_How to complete this task_.
Filter the data for "утверждении" and copy matching lines.

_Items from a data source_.
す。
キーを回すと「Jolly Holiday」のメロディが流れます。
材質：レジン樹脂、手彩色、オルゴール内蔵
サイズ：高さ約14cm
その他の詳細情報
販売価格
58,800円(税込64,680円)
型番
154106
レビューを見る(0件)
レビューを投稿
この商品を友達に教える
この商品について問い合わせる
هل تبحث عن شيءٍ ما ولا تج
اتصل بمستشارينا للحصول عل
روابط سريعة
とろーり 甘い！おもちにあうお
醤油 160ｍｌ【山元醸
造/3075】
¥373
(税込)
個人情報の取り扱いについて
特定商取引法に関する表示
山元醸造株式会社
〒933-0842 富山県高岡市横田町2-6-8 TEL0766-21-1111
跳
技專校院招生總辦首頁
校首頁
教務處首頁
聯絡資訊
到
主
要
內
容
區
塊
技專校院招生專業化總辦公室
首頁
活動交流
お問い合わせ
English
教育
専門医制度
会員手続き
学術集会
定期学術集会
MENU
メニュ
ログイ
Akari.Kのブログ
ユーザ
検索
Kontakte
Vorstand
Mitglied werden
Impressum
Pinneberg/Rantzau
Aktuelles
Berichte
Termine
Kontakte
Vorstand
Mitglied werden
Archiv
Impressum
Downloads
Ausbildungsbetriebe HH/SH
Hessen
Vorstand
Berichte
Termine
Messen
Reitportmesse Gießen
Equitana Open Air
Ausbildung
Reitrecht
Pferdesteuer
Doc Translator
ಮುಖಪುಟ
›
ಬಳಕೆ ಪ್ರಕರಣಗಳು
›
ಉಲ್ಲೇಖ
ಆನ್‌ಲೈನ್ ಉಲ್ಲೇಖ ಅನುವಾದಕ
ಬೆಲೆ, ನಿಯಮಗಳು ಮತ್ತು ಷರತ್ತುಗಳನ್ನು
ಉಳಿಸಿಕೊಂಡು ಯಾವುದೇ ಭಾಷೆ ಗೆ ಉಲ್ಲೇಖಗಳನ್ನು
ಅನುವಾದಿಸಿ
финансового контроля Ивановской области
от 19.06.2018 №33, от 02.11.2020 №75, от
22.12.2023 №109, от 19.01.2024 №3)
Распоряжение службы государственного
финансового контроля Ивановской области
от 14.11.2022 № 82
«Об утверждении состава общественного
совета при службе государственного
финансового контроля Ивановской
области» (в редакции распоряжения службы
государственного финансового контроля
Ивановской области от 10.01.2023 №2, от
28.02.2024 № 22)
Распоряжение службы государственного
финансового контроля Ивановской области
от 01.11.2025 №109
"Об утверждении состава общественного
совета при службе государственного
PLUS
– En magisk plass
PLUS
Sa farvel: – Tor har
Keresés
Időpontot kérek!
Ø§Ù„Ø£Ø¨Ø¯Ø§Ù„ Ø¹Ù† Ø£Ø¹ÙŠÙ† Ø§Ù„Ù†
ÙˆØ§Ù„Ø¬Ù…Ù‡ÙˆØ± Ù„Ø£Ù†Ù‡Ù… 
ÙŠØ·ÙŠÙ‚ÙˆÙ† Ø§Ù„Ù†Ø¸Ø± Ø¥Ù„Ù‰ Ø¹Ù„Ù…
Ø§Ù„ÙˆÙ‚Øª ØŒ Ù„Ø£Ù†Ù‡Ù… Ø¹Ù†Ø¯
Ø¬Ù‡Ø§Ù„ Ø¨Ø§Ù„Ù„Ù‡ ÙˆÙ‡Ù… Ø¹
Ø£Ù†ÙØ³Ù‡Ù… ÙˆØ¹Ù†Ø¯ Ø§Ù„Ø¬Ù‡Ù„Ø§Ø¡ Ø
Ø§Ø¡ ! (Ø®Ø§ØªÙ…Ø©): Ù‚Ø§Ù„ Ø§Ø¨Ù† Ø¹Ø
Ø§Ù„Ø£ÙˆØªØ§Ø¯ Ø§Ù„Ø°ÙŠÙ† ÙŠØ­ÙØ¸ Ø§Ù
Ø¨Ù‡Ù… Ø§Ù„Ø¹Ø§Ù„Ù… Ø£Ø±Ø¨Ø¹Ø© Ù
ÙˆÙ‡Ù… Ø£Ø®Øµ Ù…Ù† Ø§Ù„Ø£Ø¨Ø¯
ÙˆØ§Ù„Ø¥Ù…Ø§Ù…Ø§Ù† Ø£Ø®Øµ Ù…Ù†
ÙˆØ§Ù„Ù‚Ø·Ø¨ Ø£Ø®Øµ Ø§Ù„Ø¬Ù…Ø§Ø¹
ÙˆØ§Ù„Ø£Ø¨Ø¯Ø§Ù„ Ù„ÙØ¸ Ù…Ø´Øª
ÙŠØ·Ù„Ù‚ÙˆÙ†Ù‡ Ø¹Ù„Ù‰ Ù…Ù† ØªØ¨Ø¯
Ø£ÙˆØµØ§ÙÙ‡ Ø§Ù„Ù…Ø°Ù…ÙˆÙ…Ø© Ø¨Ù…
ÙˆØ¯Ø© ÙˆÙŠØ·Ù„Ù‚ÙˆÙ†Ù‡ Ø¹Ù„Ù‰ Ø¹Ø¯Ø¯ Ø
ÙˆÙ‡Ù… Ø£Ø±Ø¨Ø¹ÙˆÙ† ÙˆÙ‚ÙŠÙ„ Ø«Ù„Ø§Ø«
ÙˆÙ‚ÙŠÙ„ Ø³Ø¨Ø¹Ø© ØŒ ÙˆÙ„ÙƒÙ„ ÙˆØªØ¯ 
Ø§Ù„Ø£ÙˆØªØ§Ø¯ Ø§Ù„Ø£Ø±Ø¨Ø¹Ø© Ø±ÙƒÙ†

_Result_.
«Об утверждении состава общественного
"Об утверждении состава общественного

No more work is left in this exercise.